----- Data to process -----
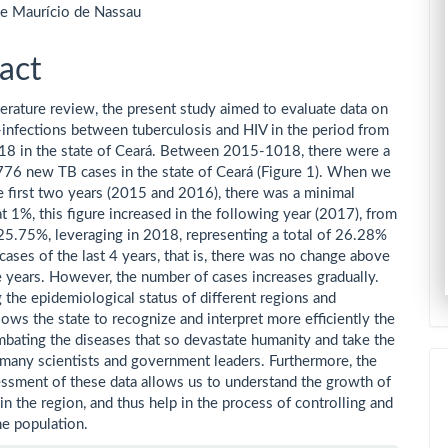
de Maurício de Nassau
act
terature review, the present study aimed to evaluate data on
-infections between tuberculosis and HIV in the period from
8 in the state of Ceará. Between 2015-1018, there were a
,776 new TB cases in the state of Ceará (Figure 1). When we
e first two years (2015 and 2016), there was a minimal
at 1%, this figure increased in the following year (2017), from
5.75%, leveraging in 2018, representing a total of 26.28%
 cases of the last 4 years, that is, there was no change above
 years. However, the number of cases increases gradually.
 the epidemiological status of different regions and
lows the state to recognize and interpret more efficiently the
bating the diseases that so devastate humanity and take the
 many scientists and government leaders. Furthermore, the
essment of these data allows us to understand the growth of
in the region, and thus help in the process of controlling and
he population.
-----
Problem requirements
Find the lines above that include the string "there" and copy them.

Written response
8 in the state of Ceará. Between 2015-1018, there were a
e first two years (2015 and 2016), there was a minimal
 cases of the last 4 years, that is, there was no change above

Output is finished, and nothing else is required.